Formal learning is necessary, and tracking it can be required, but it’s a small picture. When you look at the larger picture, as you talk about: user-generated content, etc, the notion that you can *manage* this activity becomes somewhat ludicrous. And you don’t want to manage it so much as support it. It’s the move from being an ‘instructor’ to a mentor, a facilitator.
I look at your list of capabilities, and I see support, and facilitation. Hear hear! Great stuff. It’s not management. If you’re doing it task-centric, and community-centric, you’re doing it right, but then it’s not course-centric, and really you’re no longer coming from the perspective of where LMS emerged from.
Yes, Dave Wilkins of Learn.com and Tom Stone of Element K have already argued that the label is still needed in the marketplace, but I’m really trying to shift the way people think about what their role is, and to me using the label LMS is a major barrier to shifting out of the comfort zone. And to me, that’s not just a game of semantics, it’s a fundamental perspective shift that’s necessary and desirable.
Yes, kudos to your customers who are getting much broader leverage from it than I‘m worried about. But despite your claim that my concerns are ‘old news‘, the results my colleagues saw at a recent elearning event in the UK, Allison Rossett‘s recent survey results, and my own client experience suggest that way too many organizations are still seeing things in the old way.
So, what do you think?
David Glow says
Decent points on both sides, but deciding the bout, the judges would have to side with you and your colleagues.
One just has to look at the discussions on groups like ASTD or ElearningGuild to see how quickly the discussions of transitioning or launching elearning or a new learning department transitions into a search for an LMS.
And, at each one of my clients with an installed LMS, the push to leverage more to keep folks IN the LMS versus using other tools for sharing (Web2.0 or Sharepoint portals) is for training departments to attempt at keeping the LMS at the center of the equation for workforce learning (as well as justify year-over-year licensing fees for the tool).
I agree with the assessment that I first heard David Wilkins, my former, and highly respected, coworker express- “this is not an EITHER/OR discussion, it is an AND”. However, the challenge I see is that most companies exploring or continuing LMS usage have the percentage mix exactly backward from what Jay Cross has been expressing for some time. 80% of the learning is embedded in the work experience, not the LMS tool (even the “infrormal learning” widgets that have been added to these tools).

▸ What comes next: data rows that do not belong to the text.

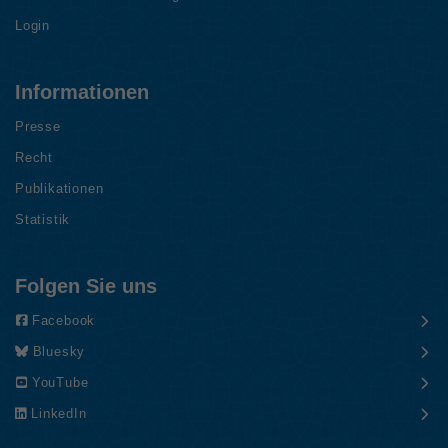
Login
Informationen
Presse
Recht
Publikationen
Statistik
Folgen Sie uns
Facebook
Bluesky
YouTube
LinkedIn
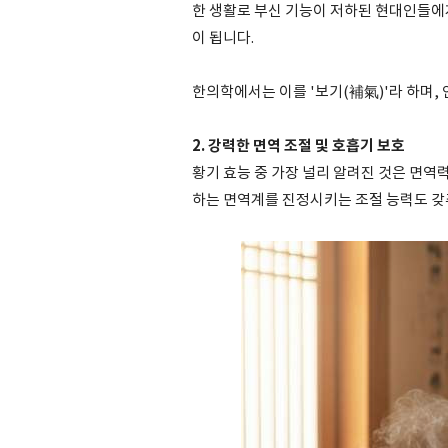
한 생활로 부신 기능이 저하된 현대인들에
이 됩니다.
한의학에서는 이를 '보기(補氣)'라 하며,
2. 강력한 면역 조절 및 호흡기 보호
황기 효능 중 가장 널리 알려진 것은 면역
하는 면역계를 진정시키는 조절 능력도 갖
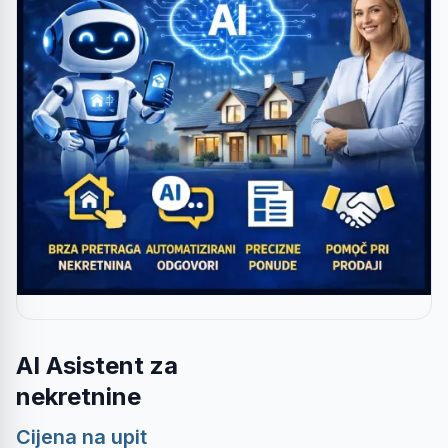
AI Asistent za
nekretnine
Cijena na upit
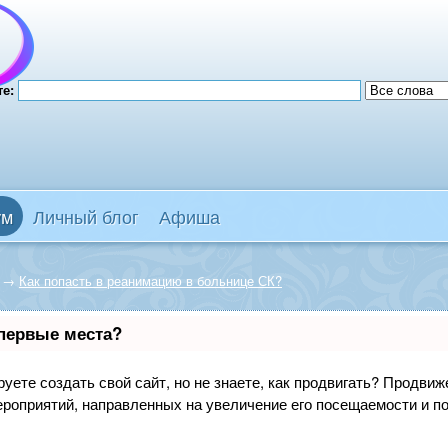
те:
ум
Личный блог
Афиша
→
Как попасть в реанимацию в больнице СК?
 первые места?
уете создать свой сайт, но не знаете, как продвигать? Продвиже
ероприятий, направленных на увеличение его посещаемости и п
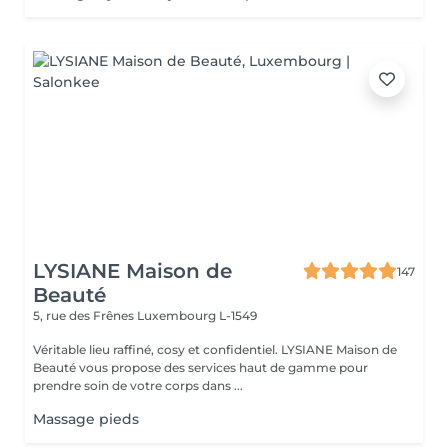
LYSIANE Maison de
147
Beauté
5, rue des Frênes
Luxembourg L-1549
Véritable lieu raffiné, cosy et confidentiel. LYSIANE Maison de
Beauté vous propose des services haut de gamme pour
prendre soin de votre corps dans ...
Massage pieds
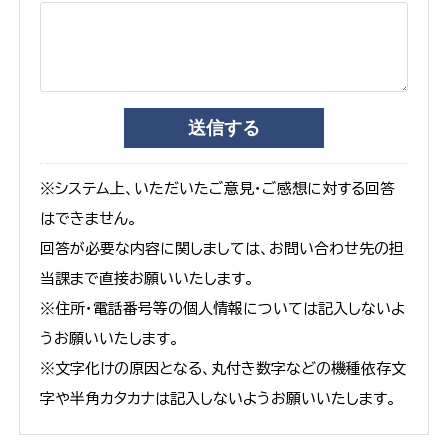
※システム上、いただいたご意見・ご感想に対する回答
はできません。
回答が必要な内容に関しましては、お問い合わせ先の担
当課まで直接お願いいたします。
※住所・電話番号等の個人情報については記入しないよ
うお願いいたします。
※文字化けの原因となる、丸付き数字などの機種依存文
字や半角カタカナは記入しないようお願いいたします。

If the LMS tool is well integrated into a workflow, it may be a viable design, but every experience I have seen is that the LMS is a side-dish application “for training” that isn’t integrated directly into an employee’s workflow with transparency.
With the tools that offer many Web2.0 features and components, I feel this is the one element that they seem to be missing; they provide fantastic options and services, but I think the placement behind the “LMS wall” the missing link between the two positions on this discussion.
And, I suspect that it is very possible, and vendors would be willing to provide this design, but changing the customer’s minds may actually point to a larger challenge.